The bears are never allowed to shine. The negative 8/34 MA cross occurred yesterday placing the bears in charge but the bulls smack them in the face again pushing the 8 MA above the 34 MA signalling bullish markets for the hours ahead. The market bears need to push the SPX lower immediately to create the negative cross again. The SPX needs to drop under 2038 to curl the 8 MA to the downside. If price stays above 2038, the bulls will float markets sideways to sideways higher into the weekend.
The SPX 2-hour chart shows standard deviation bands so tight there is no further room to tighten. Price is about to explode 20 or 30 handles or more say by Tuesday (tight bands do not forecast direction). The chart above shows the red rising wedge and maroon rising wedge, overbot conditions and negative divergence that created the two tops. Price is meandering sideways and the breakout above or below the channel will be important at 2040-ish and 2034-ish, respectively. The pink bars show a head and shoulders pattern in play with head at 2046, neck at, say, 2033, so the 13 difference targets 2020 if the 2033-2034 lower channel line and H&S neck line fails. The 2020 level is an area of congestion so that creates a magnet-affect as well for price.
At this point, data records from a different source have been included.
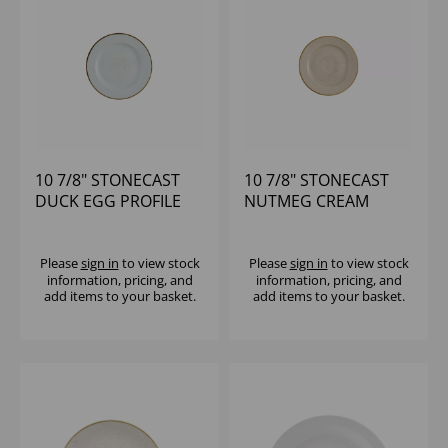
10 7/8" STONECAST
10 7/8" STONECAST
DUCK EGG PROFILE
NUTMEG CREAM
PLATE - (1X12)
PROFILE PLATE -
(1X12)
Please
sign in
to view stock
Please
sign in
to view stock
information, pricing, and
information, pricing, and
add items to your basket.
add items to your basket.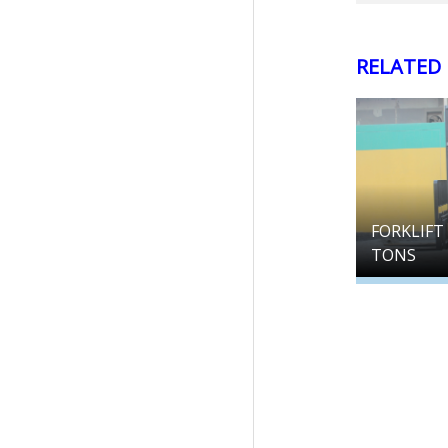
RELATED
FORKLIFT 
TONS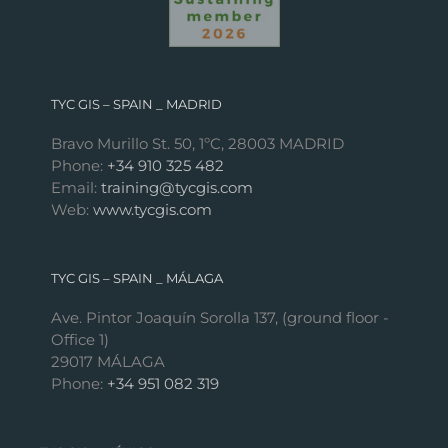
TYC GIS – SPAIN _ MADRID
Bravo Murillo St. 50, 1ºC, 28003 MADRID
Phone:
+34 910 325 482
Email:
training@tycgis.com
Web:
www.tycgis.com
TYC GIS – SPAIN _ MÁLAGA
Ave. Pintor Joaquín Sorolla 137, (ground floor -
Office 1)
29017 MÁLAGA
Phone:
+34 951 082 319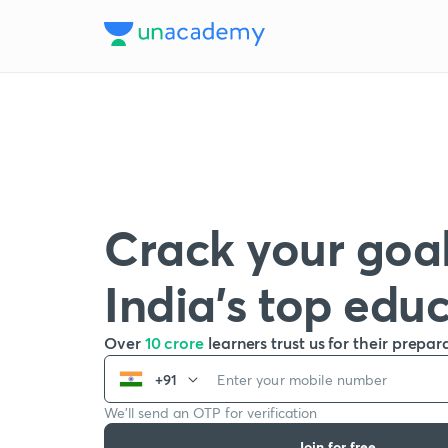
Crack your goal
India’s top edu
Over
10 crore
learners trust us for their prepar
+91
We’ll send an OTP for verification
Join for free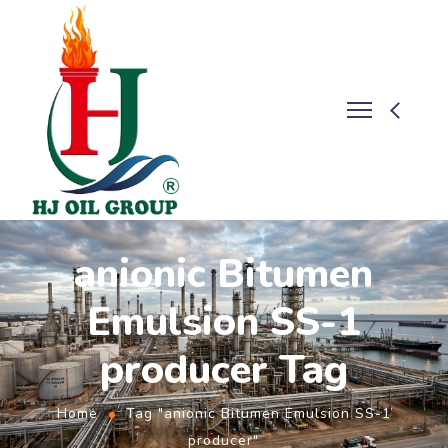
anionic Bitumen
Emulsion SS-1
producer Tag
Home
Tag "anionic Bitumen Emulsion SS-1
producer"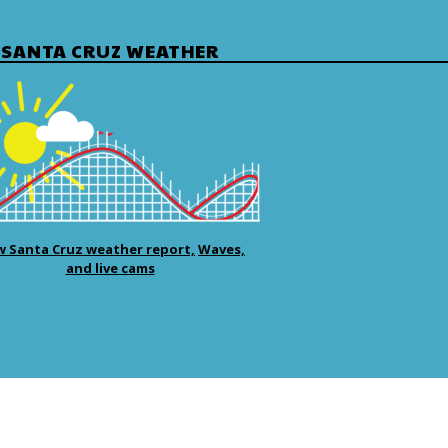
SANTA CRUZ WEATHER
w Santa Cruz weather report,
Waves,
and live cams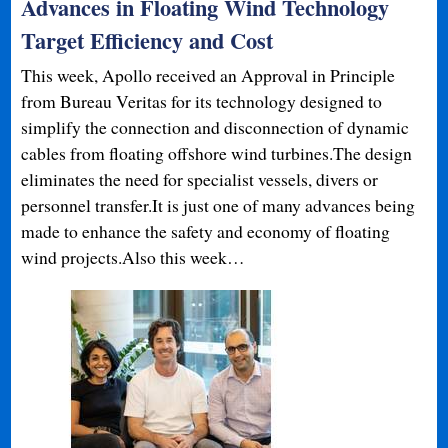
Advances in Floating Wind Technology
Target Efficiency and Cost
This week, Apollo received an Approval in Principle
from Bureau Veritas for its technology designed to
simplify the connection and disconnection of dynamic
cables from floating offshore wind turbines.The design
eliminates the need for specialist vessels, divers or
personnel transfer.It is just one of many advances being
made to enhance the safety and economy of floating
wind projects.Also this week…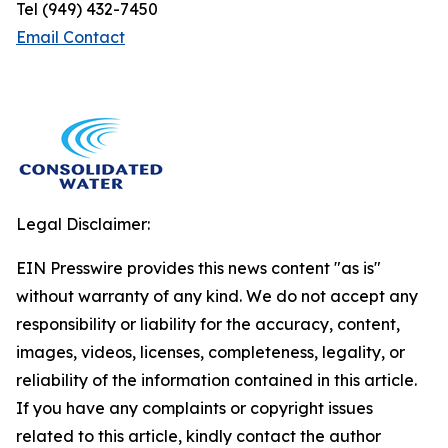
Tel (949) 432-7450
Email Contact
Legal Disclaimer:
EIN Presswire provides this news content "as is"
without warranty of any kind. We do not accept any
responsibility or liability for the accuracy, content,
images, videos, licenses, completeness, legality, or
reliability of the information contained in this article.
If you have any complaints or copyright issues
related to this article, kindly contact the author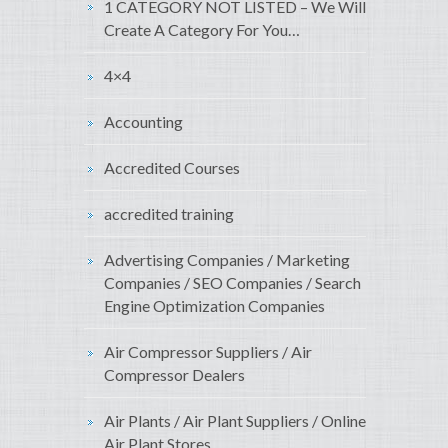
1 CATEGORY NOT LISTED – We Will
Create A Category For You…
4×4
Accounting
Accredited Courses
accredited training
Advertising Companies / Marketing
Companies / SEO Companies / Search
Engine Optimization Companies
Air Compressor Suppliers / Air
Compressor Dealers
Air Plants / Air Plant Suppliers / Online
Air Plant Stores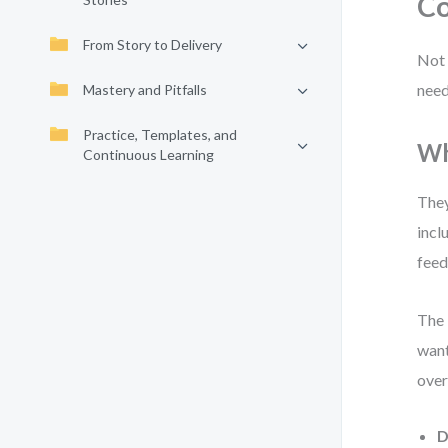
Co
From Story to Delivery
Not 
need
Mastery and Pitfalls
Practice, Templates, and
Wh
Continuous Learning
They
incl
feed
The 
want
over
D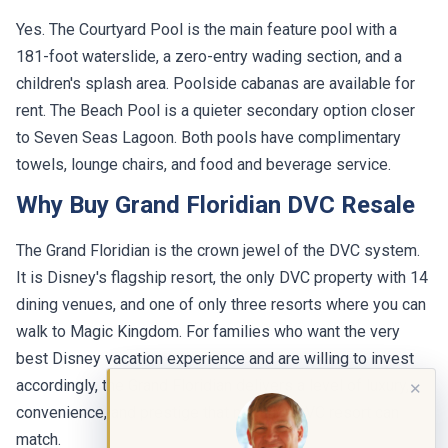
Yes. The Courtyard Pool is the main feature pool with a
181-foot waterslide, a zero-entry wading section, and a
children's splash area. Poolside cabanas are available for
rent. The Beach Pool is a quieter secondary option closer
to Seven Seas Lagoon. Both pools have complimentary
towels, lounge chairs, and food and beverage service.
Why Buy Grand Floridian DVC Resale
The Grand Floridian is the crown jewel of the DVC system.
It is Disney's flagship resort, the only DVC property with 14
dining venues, and one of only three resorts where you can
walk to Magic Kingdom. For families who want the very
best Disney vacation experience and are willing to invest
accordingly, the Grand Floridian delivers a level of luxury,
✕
convenience, and prestige that no other DVC resort can
match.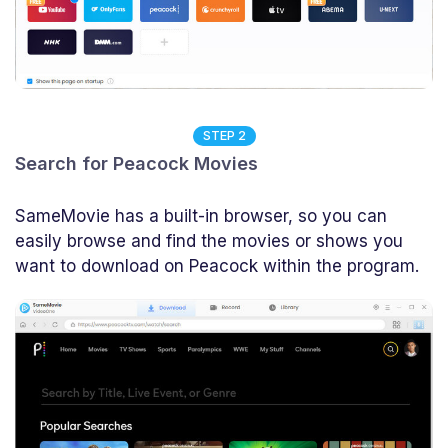
STEP 2
Search for Peacock Movies
SameMovie has a built-in browser, so you can
easily browse and find the movies or shows you
want to download on Peacock within the program.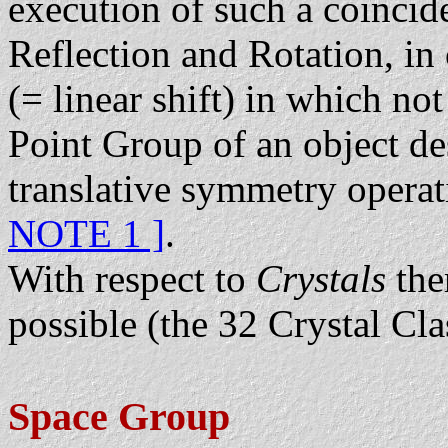
execution of such a coincid
Reflection and Rotation, in 
(= linear shift) in which no
Point Group of an object des
translative symmetry operat
NOTE 1 ]
.
With respect to
Crystals
the
possible (the 32 Crystal Cla
Space Group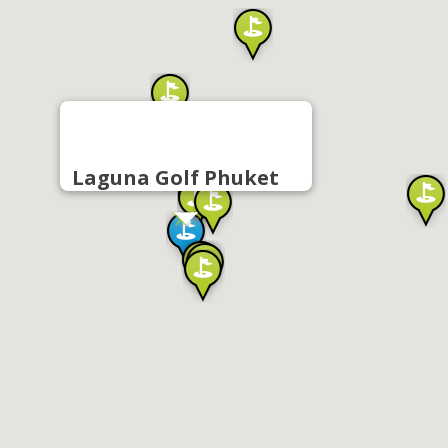
Laguna Golf Phuket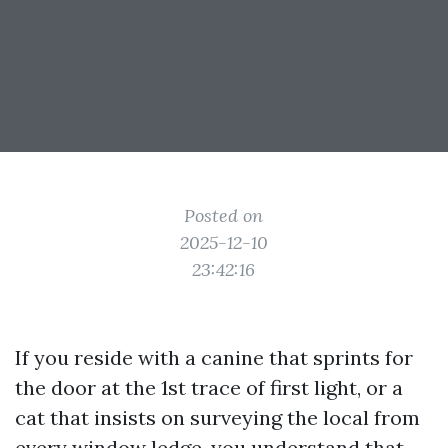
Posted on
2025-12-10
23:42:16
If you reside with a canine that sprints for
the door at the 1st trace of first light, or a
cat that insists on surveying the local from
every window ledge, you understand that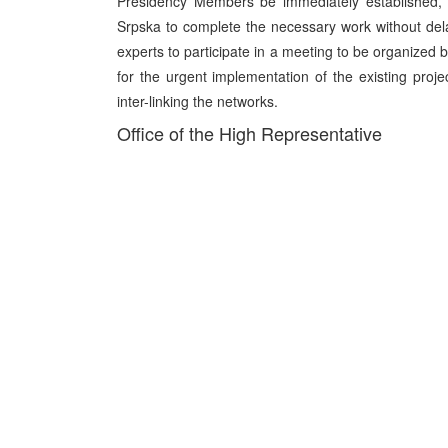
Presidency Members be immediately established, 
Srpska to complete the necessary work without dela
experts to participate in a meeting to be organized
for the urgent implementation of the existing pr
inter-linking the networks.
Office of the High Representative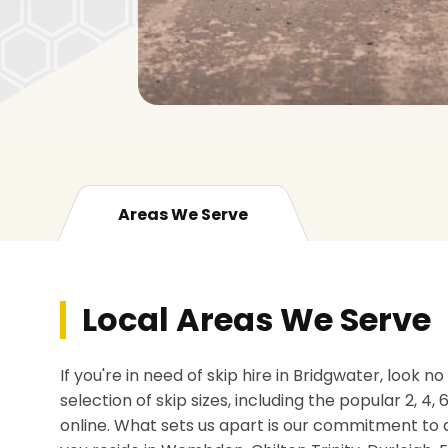
Areas We Serve
Local Areas We Serve
If you're in need of skip hire in Bridgwater, look 
selection of skip sizes, including the popular 2, 4,
online. What sets us apart is our commitment to 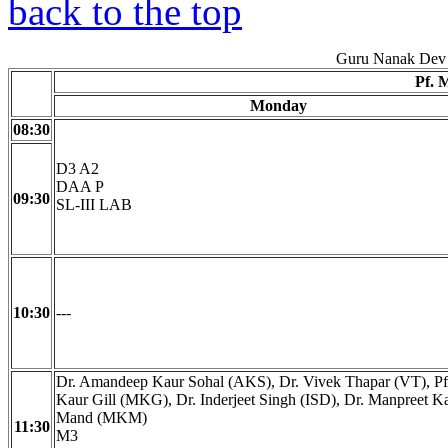
back to the top
Guru Nanak Dev 
Pf. 
Monday
08:30
D3 A2
DAA P
09:30
SL-III LAB
10:30
---
Dr. Amandeep Kaur Sohal (AKS), Dr. Vivek Thapar (VT), Pf
Kaur Gill (MKG), Dr. Inderjeet Singh (ISD), Dr. Manpreet K
Mand (MKM)
11:30
M3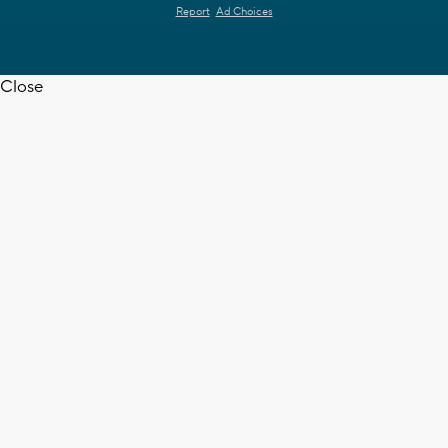
Report
Ad Choices
Close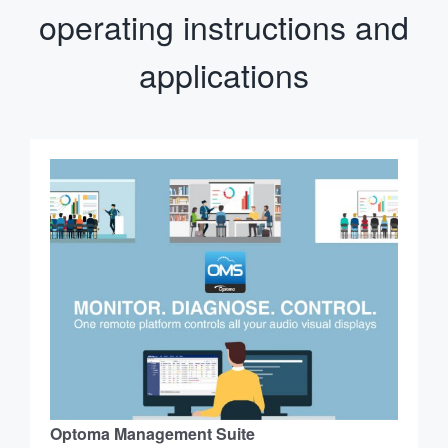
operating instructions and
applications
Optoma Management Suite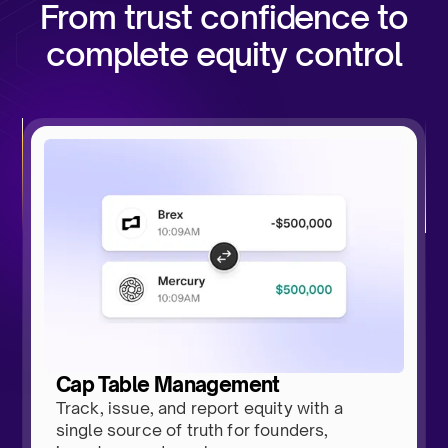
From trust confidence to
complete equity control
Cap Table Management
Track, issue, and report equity with a
single source of truth for founders,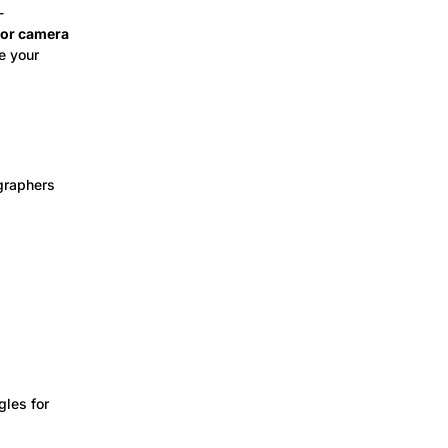
-
, or camera
te your
ographers
gles for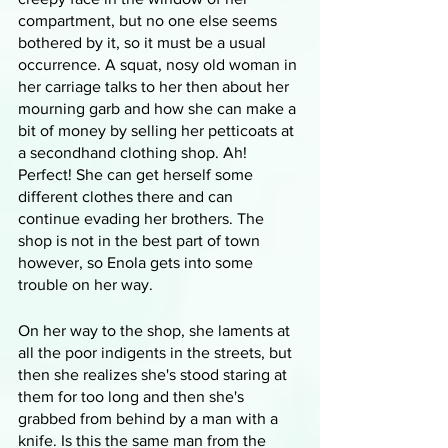
compartment, but no one else seems 
bothered by it, so it must be a usual 
occurrence. A squat, nosy old woman in 
her carriage talks to her then about her 
mourning garb and how she can make a 
bit of money by selling her petticoats at 
a secondhand clothing shop. Ah! 
Perfect! She can get herself some 
different clothes there and can 
continue evading her brothers. The 
shop is not in the best part of town 
however, so Enola gets into some 
trouble on her way.
On her way to the shop, she laments at 
all the poor indigents in the streets, but 
then she realizes she's stood staring at 
them for too long and then she's 
grabbed from behind by a man with a 
knife. Is this the same man from the 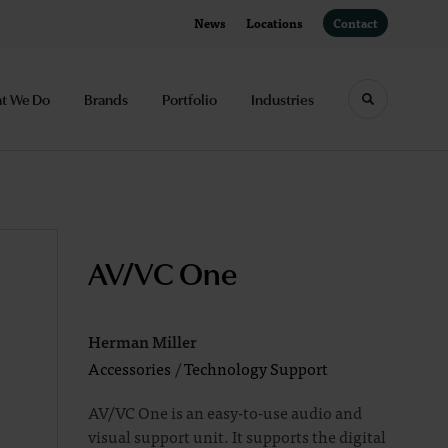
News
Locations
Contact
t We Do
Brands
Portfolio
Industries
Toggle sea
AV/VC One
Herman Miller
Accessories
/
Technology Support
AV/VC One is an easy-to-use audio and
visual support unit. It supports the digital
The important thing above is the 8/34 cross. The bulls are in control. The bears need the negative 8/34 cross or they got nothing. Watch the sideways channel and the 2040 and 2034 limits as your first indication of price committing to a direction. Price is at 2039.32 knocking on the upper rail of the channel at 2040. The SPX will run to 2046 if the 2040 gives way and that may create an upside catalyst. Bears need to hold 2040 and push volatility higher pronto. VIX is 13.64. This information is for educational and entertainment purposes only. Do not invest based on anything you read or view here. Consult your financial advisor before making any investment decision.